On my Windows partition, I was able to get RStudio and rayrender working, along with one of the renders to well, render. Some questions:

  1. If I were to make a change to the source, how would I go about compiling and then getting RStudio to use that version, versus how I installed it as the README says?
  2. Is there a testing suite setup? That way if I make a change, I can verify that it doesn't introduce any new bugs
  3. Along with the testing suite, what is the best way to benchmark a render?
tylermorganwall commented 3 years ago

Glad you got it working!

  1. Clone the package, load it as a project in RStudio, and go to the build menu and select "Clean and Rebuild" for a fresh install.
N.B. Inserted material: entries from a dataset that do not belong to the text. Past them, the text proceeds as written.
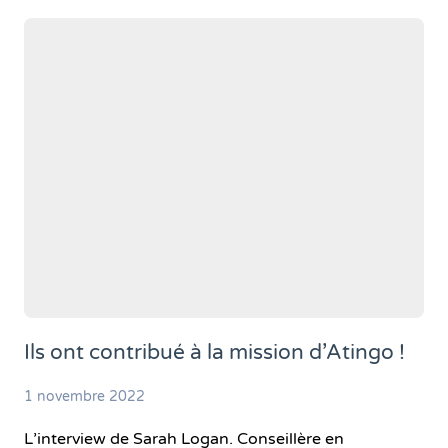
Ils ont contribué à la mission d’Atingo !
1 novembre 2022
L’interview de Sarah Logan. Conseillère en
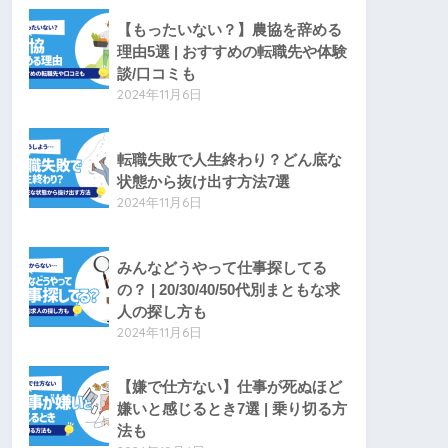
【もったいない？】農協を辞める
理由5選 | おすすめの転職先や体験
談/口コミも
2024年11月6日
転職失敗で人生終わり？どん底な
状態から抜け出す方法7選
2024年11月6日
みんなどうやって仕事探してる
の？ | 20/30/40/50代別まともな求
人の探し方も
2024年11月6日
【嫌で仕方ない】仕事が死ぬほど
嫌いと感じるとき7選 | 乗り切る方
法も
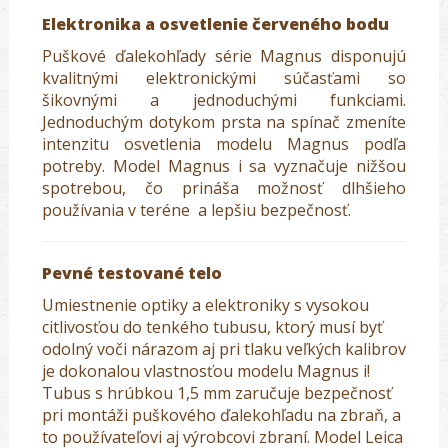
Elektronika a osvetlenie červeného bodu
Puškové ďalekohľady série Magnus disponujú
kvalitnými elektronickými súčasťami so
šikovnými a jednoduchými funkciami.
Jednoduchým dotykom prsta na spínač zmeníte
intenzitu osvetlenia modelu Magnus podľa
potreby. Model Magnus i sa vyznačuje nižšou
spotrebou, čo prináša možnosť dlhšieho
používania v teréne a lepšiu bezpečnosť.
Pevné testované telo
Umiestnenie optiky a elektroniky s vysokou
citlivosťou do tenkého tubusu, ktorý musí byť
odolný voči nárazom aj pri tlaku veľkých kalibrov
je dokonalou vlastnosťou modelu Magnus i!
Tubus s hrúbkou 1,5 mm zaručuje bezpečnosť
pri montáži puškového ďalekohľadu na zbraň, a
to používateľovi aj výrobcovi zbraní. Model Leica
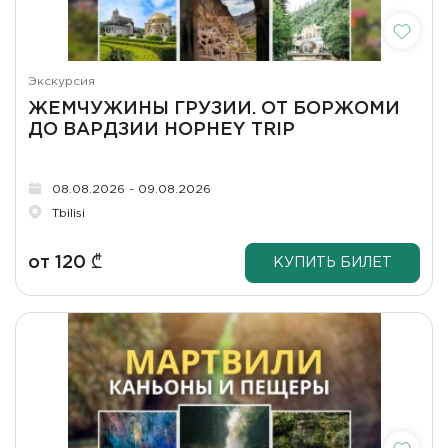
Экскурсия
ЖЕМЧУЖИНЫ ГРУЗИИ. ОТ БОРЖОМИ
ДО ВАРДЗИИ HOPHEY TRIP
08.08.2026 - 09.08.2026
Tbilisi
от
120
₾
КУПИТЬ БИЛЕТ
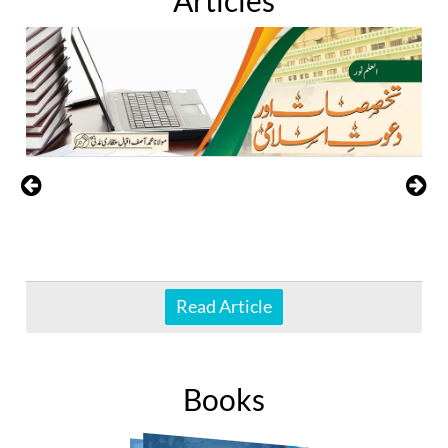
Read Article
Books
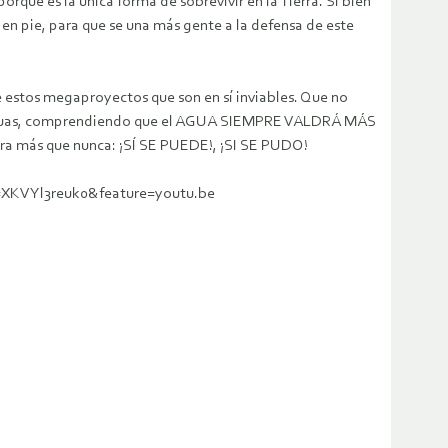
rque es la única forma de sobrevivir en la Tierra. Si bien
en pie, para que se una más gente a la defensa de este
e estos megaproyectos que son en sí inviables. Que no
las aguas, comprendiendo que el AGUA SIEMPRE VALDRÁ MÁS
ra más que nunca: ¡SÍ SE PUEDE!, ¡SI SE PUDO!
v=XKVYl3reuk0&feature=youtu.be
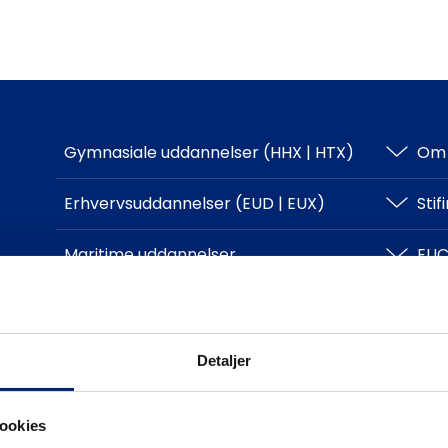
Gymnasiale uddannelser (HHX | HTX)
Om 
HHX
Erhvervsuddannelser (EUD | EUX)
Sti
HTX
Teknisk
Maritime uddannelser
EUC
Adgangskrav
Business
North Sea College
Kursuscentret.nu
Log
Adgangskrav
Uddannelsessteder
Kon
Detaljer
ookies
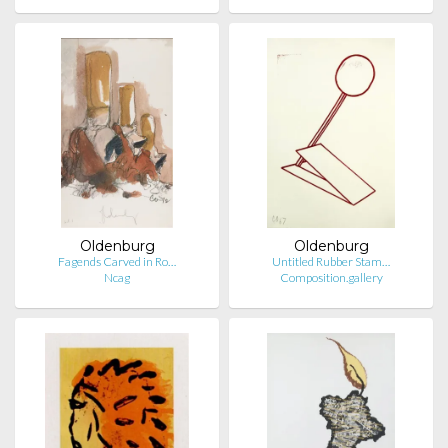
Oldenburg
Oldenburg
Fagends Carved in Ro…
Untitled Rubber Stam…
Ncag
Composition.gallery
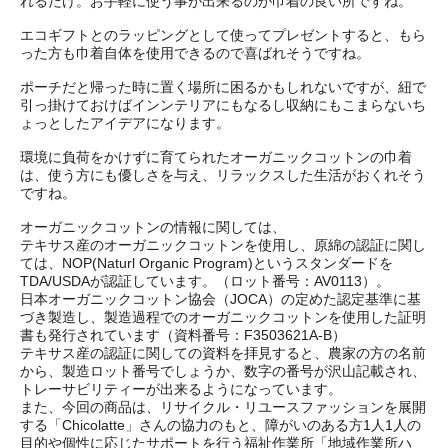
れるだけ。お手軽に使う事が出来るのが巾着の良い所ですね。
エコギフトとのラッピングとして使ってプレゼントすると、もら
った方も巾着自体を使用できるので喜ばれそうですね。
ポーチだと帰った時に置く場所に困るかもしれないですが、紐で
引っ掛けておけばインンテリアにもなるし収納にもこまらないち
ょっとしたアイデアになります。
環境に負荷をかけずに育てられたオーガニックコットンの巾着
は、使う方にも優しさを与え、リラックスした生活がおくれそう
ですね。
オーガニックコットンの情報に関しては、
テキサス産のオーガニックコットンを使用し、原綿の認証に関し
ては、NOP(Naturl Organic Program)というスタンダードを
TDA/USDAが認証しています。（ロット番号：AV0113）。
日本オーガニックコットン協会（JOCA）の定めた認定基準に基
づき製造し、製造過程でのオーガニックコットンを使用した証明
書も発行されています（資料番号：F3503621A-B）
テキサス産の認証に関しての資料を拝見すると、農家の方の名前
から、製造ロット番号でしょうか、数字の番号が沢山記載され、
トレーサビリティーが出来るようになっています。
また、今回の商品は、リサイクル・リユースファッションを展開
する「Chicolatte」さんの協力のもと、障がいのある方1人1人の
目的や個性に応じたサポートを行う福祉作業所「地域作業所ハ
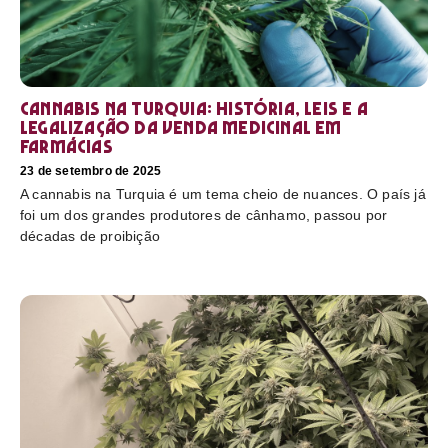
Cannabis na Turquia: história, leis e a
legalização da venda medicinal em
farmácias
23 de setembro de 2025
A cannabis na Turquia é um tema cheio de nuances. O país já
foi um dos grandes produtores de cânhamo, passou por
décadas de proibição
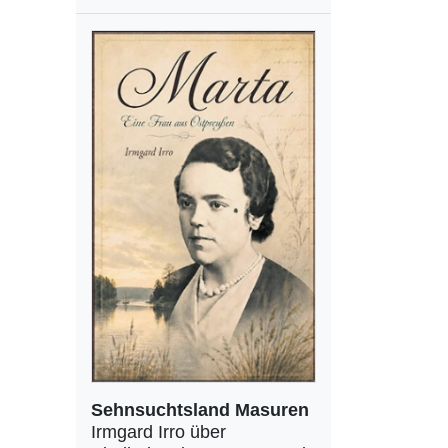
Sehnsuchtsland Masuren
Irmgard Irro über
You can then run iterative builds by hitting Ctrl-Shift-B.
  2. I haven't had any formal testing set-up since I haven't had many other contributors, currently I just build all the e. It's not too hard to put one together in R, though: I'll work on that.
  3. If you set verbose = TRUE in render_scene(), it will return an overall breakdown of the rendering time. For a more consistent benchmark, install the microbenchmark package:
install.packages("microbenchmark")
library(microbenchmark)
microbenchmark({
  ...code goes here... 
}, times=10
)
define-private-public commented 3 years ago

Thanks, I'll give that a try next.

The renders that are produced, are they fully deterministic? E.g. If I render one scene at 100x100 pixels, with 10 samples per pixel, then say, render it again. All generated pixels of the second render will match the first one by 100%? Or will there be some differences? What if I do the first render with one core, but then do the second render with 8?

define-private-public commented 3 years ago

I've never used idfiff before, but it seems like something you could easy make a test suite with to compare renders vs. a reference. https://openimageio.readthedocs.io/en/latest/idiff.html

tylermorganwall commented 3 years ago

To make it deterministic, you need to set a seed prior to running your code, e.g.


library(rayrender)
set.seed(1)
generate_cornell() %>% render_scene()

# This should result in the same image
set.seed(1)
generate_cornell() %>% render_scene()

Using a different number of cores will also result in a different image, since each thread will be seeded with its own independent seed.

tylermorganwall commented 3 years ago

The latest commits include a test directory. Install the testthat package (via install.packages("testthat")) and, after implementing your changes, run testthat::test_package("rayrender") to detect any regressions/changes from your local branch. The tests aren't comprehensive, but they should be able to detect any significant changes in behavior.